- Opening Delimiter -
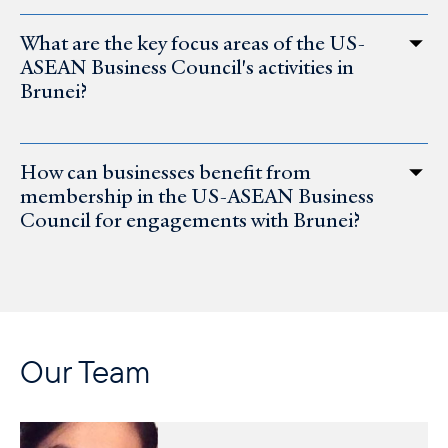
What are the key focus areas of the US-
ASEAN Business Council's activities in
Brunei?
How can businesses benefit from
membership in the US-ASEAN Business
Council for engagements with Brunei?
Our Team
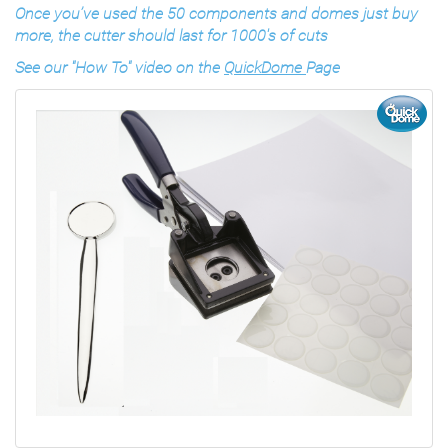
Once you’ve used the 50 components and domes just buy
more, the cutter should last for 1000's of cuts
See our "How To" video on the
QuickDome
Page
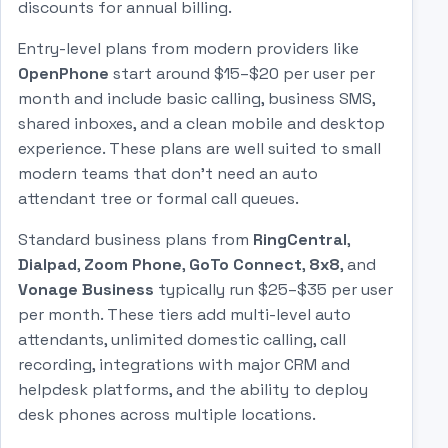
discounts for annual billing.
Entry-level plans from modern providers like
OpenPhone
start around $15–$20 per user per
month and include basic calling, business SMS,
shared inboxes, and a clean mobile and desktop
experience. These plans are well suited to small
modern teams that don't need an auto
attendant tree or formal call queues.
Standard business plans from
RingCentral
,
Dialpad
,
Zoom Phone
,
GoTo Connect
,
8x8
, and
Vonage Business
typically run $25–$35 per user
per month. These tiers add multi-level auto
attendants, unlimited domestic calling, call
recording, integrations with major CRM and
helpdesk platforms, and the ability to deploy
desk phones across multiple locations.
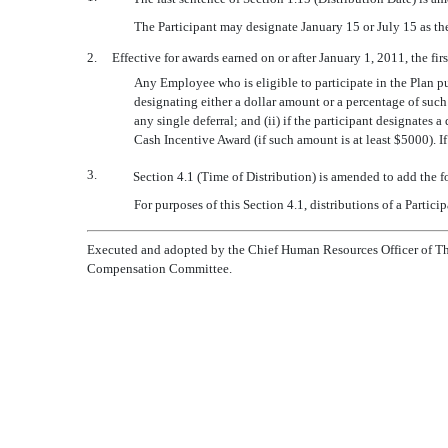
The Participant may designate January 15 or July 15 as th
2. Effective for awards earned on or after January 1, 2011, the first
Any Employee who is eligible to participate in the Plan p
designating either a dollar amount or a percentage of such
any single deferral; and (ii) if the participant designates
Cash Incentive Award (if such amount is at least $5000). I
3.
Section 4.1 (Time of Distribution) is amended to add the 
For purposes of this Section 4.1, distributions of a Partic
Executed and adopted by the Chief Human Resources Officer of The
Compensation Committee.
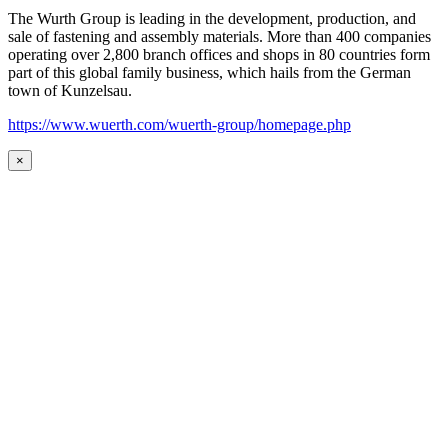
The Wurth Group is leading in the development, production, and
sale of fastening and assembly materials. More than 400 companies
operating over 2,800 branch offices and shops in 80 countries form
part of this global family business, which hails from the German
town of Kunzelsau.
https://www.wuerth.com/wuerth-group/homepage.php
×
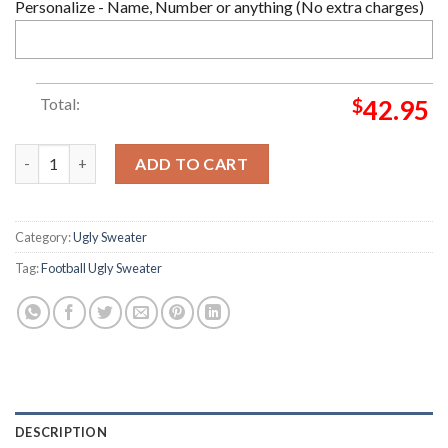
Personalize - Name, Number or anything (No extra charges)
Total:
$
42.95
Fullham FC Christmas Ugly Sweater quantity
ADD TO CART
Category:
Ugly Sweater
Tag:
Football Ugly Sweater
DESCRIPTION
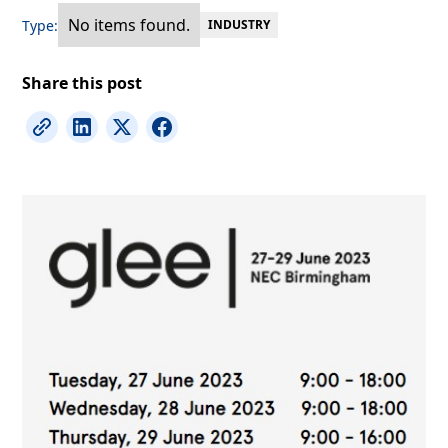
No items found.
Type:
INDUSTRY
Share this post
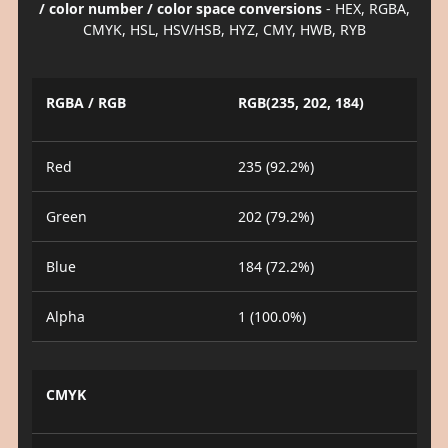
/ color number / color space conversions
- HEX, RGBA,
CMYK, HSL, HSV/HSB, HYZ, CMY, HWB, RYB
RGBA / RGB
RGB(235, 202, 184)
Red
235 (92.2%)
Green
202 (79.2%)
Blue
184 (72.2%)
Alpha
1 (100.0%)
CMYK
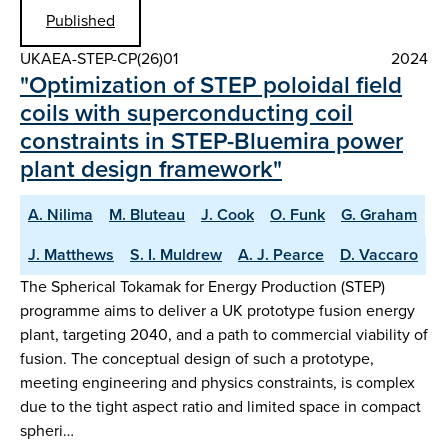
Published
UKAEA-STEP-CP(26)01
2024
"Optimization of STEP poloidal field
coils with superconducting coil
constraints in STEP-Bluemira power
plant design framework"
A. Nilima
M. Bluteau
J. Cook
O. Funk
G. Graham
J. Matthews
S. I. Muldrew
A. J. Pearce
D. Vaccaro
The Spherical Tokamak for Energy Production (STEP)
programme aims to deliver a UK prototype fusion energy
plant, targeting 2040, and a path to commercial viability of
fusion. The conceptual design of such a prototype,
meeting engineering and physics constraints, is complex
due to the tight aspect ratio and limited space in compact
spheri…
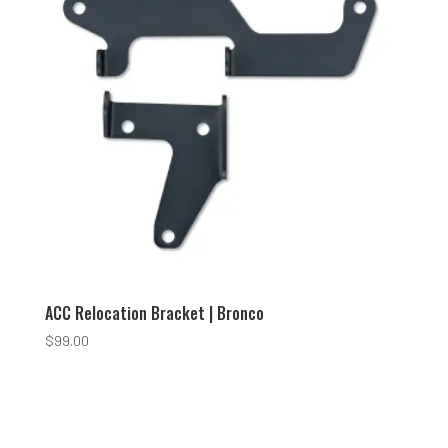
ACC Relocation Bracket | Bronco
$
99.00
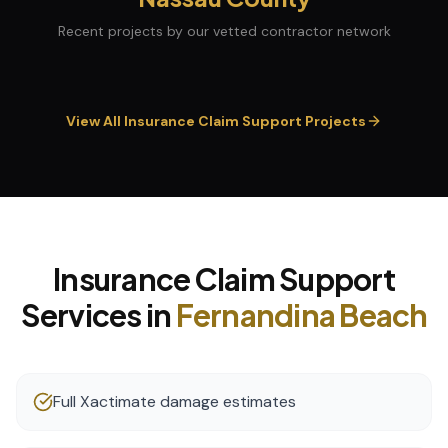
Recent projects by our vetted contractor network
View All
Insurance Claim Support
Projects
Insurance Claim Support
Services in
Fernandina Beach
Full Xactimate damage estimates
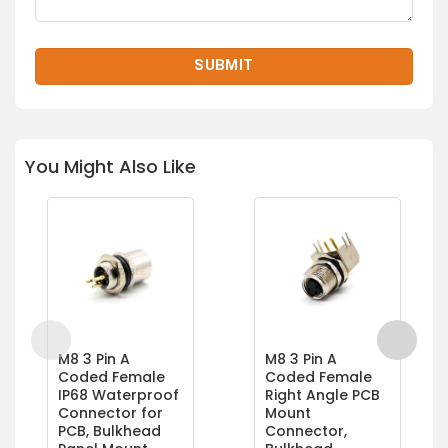
You Might Also Like
M8 3 Pin A
M8 3 Pin A
Coded Female
Coded Female
IP68 Waterproof
Right Angle PCB
Connector for
Mount
PCB, Bulkhead
Connector,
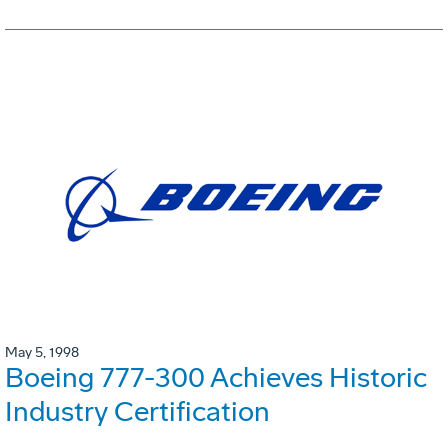
May 5, 1998
Boeing 777-300 Achieves Historic
Industry Certification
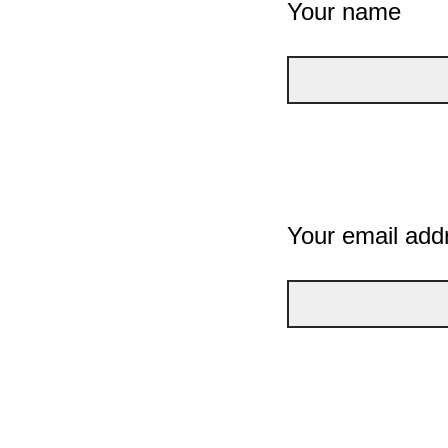
Your name
Your email add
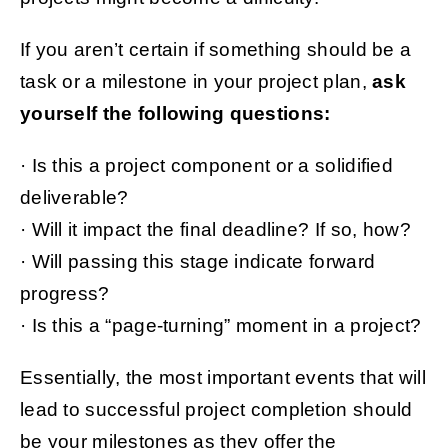
If you aren’t certain if something should be a
task or a milestone in your project plan,
ask
yourself the following questions:
· Is this a project component or a solidified
deliverable?
· Will it impact the final deadline? If so, how?
· Will passing this stage indicate forward
progress?
· Is this a “page-turning” moment in a project?
Essentially, the most important events that will
lead to successful project completion should
be your milestones as they offer the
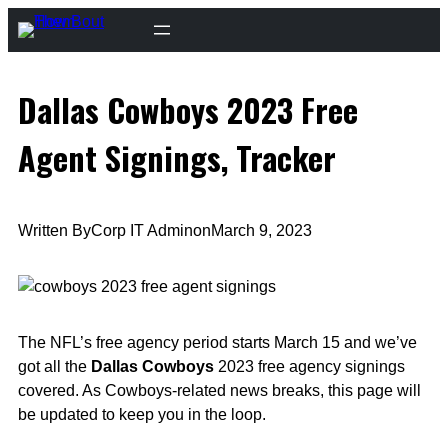
Skip
to
content
Dallas Cowboys 2023 Free
Agent Signings, Tracker
Written By
Corp IT Admin
on
March 9, 2023
The NFL’s free agency period starts March 15 and we’ve
got all the
Dallas Cowboys
2023 free agency signings
covered. As Cowboys-related news breaks, this page will
be updated to keep you in the loop.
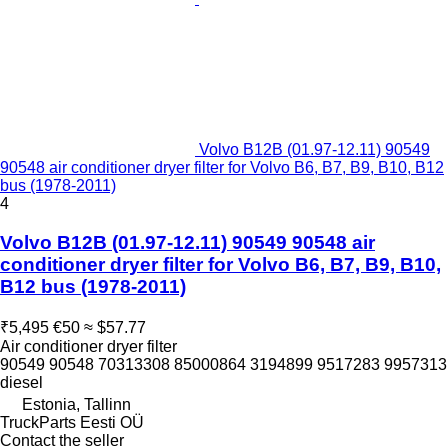
Volvo B12B (01.97-12.11) 90549
90548 air conditioner dryer filter for Volvo B6, B7, B9, B10, B12
bus (1978-2011)
4
Volvo B12B (01.97-12.11) 90549 90548 air
conditioner dryer filter for Volvo B6, B7, B9, B10,
B12 bus (1978-2011)
₹5,495
€50
≈ $57.77
Air conditioner dryer filter
90549 90548 70313308 85000864 3194899 9517283 9957313
diesel
Estonia, Tallinn
TruckParts Eesti OÜ
Contact the seller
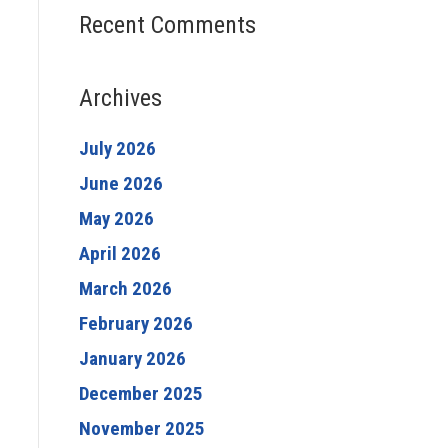
Recent Comments
Archives
July 2026
June 2026
May 2026
April 2026
March 2026
February 2026
January 2026
December 2025
November 2025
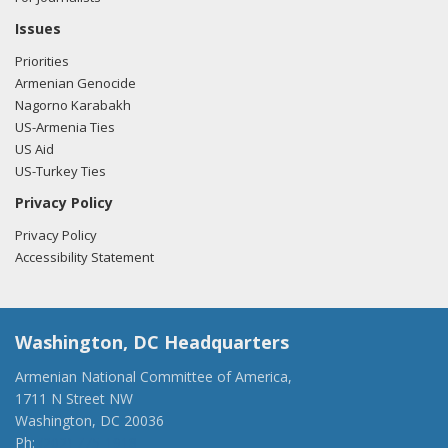
Issues
Priorities
Armenian Genocide
Nagorno Karabakh
US-Armenia Ties
US Aid
US-Turkey Ties
Privacy Policy
Privacy Policy
Accessibility Statement
Washington, DC Headquarters
Armenian National Committee of America,
1711 N Street NW
Washington, DC 20036
Ph:
(202) 775-1918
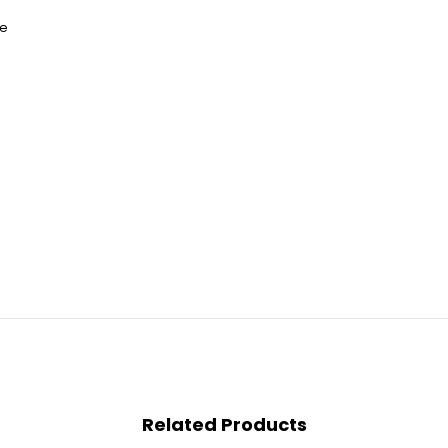
re
Related Products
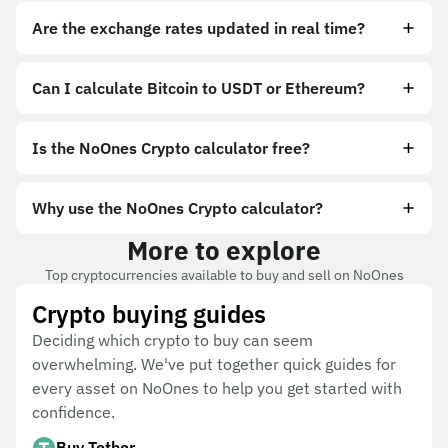
Are the exchange rates updated in real time?
Can I calculate Bitcoin to USDT or Ethereum?
Is the NoOnes Crypto calculator free?
Why use the NoOnes Crypto calculator?
More to explore
Top cryptocurrencies available to buy and sell on NoOnes
Crypto buying guides
Deciding which crypto to buy can seem
overwhelming. We've put together quick guides for
every asset on NoOnes to help you get started with
confidence.
Buy Tether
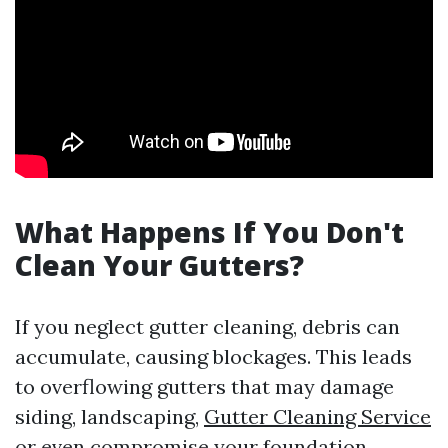
What Happens If You Don't
Clean Your Gutters?
If you neglect gutter cleaning, debris can
accumulate, causing blockages. This leads
to overflowing gutters that may damage
siding, landscaping,
Gutter Cleaning Service
or even compromise your foundation.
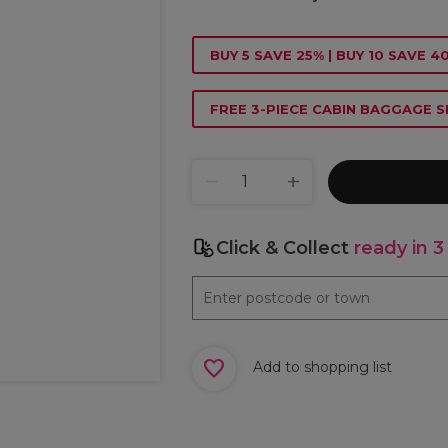
BUY 5 SAVE 25% | BUY 10 SAVE 4
FREE 3-PIECE CABIN BAGGAGE S
Click & Collect
ready in 3
Add to shopping list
- Closing Delimiter -
Range to copy from the records above: the line containing "If you neglect gutter cleaning, debris can" to the line containing "BUY 5 SAVE 25% | BUY 10 SAVE 4", both included. Output those lines exactly and only those, skipping pictures.

If you neglect gutter cleaning, debris can
accumulate, causing blockages. This leads
to overflowing gutters that may damage
siding, landscaping,
Gutter Cleaning Service
or even compromise your foundation.
BUY 5 SAVE 25% | BUY 10 SAVE 4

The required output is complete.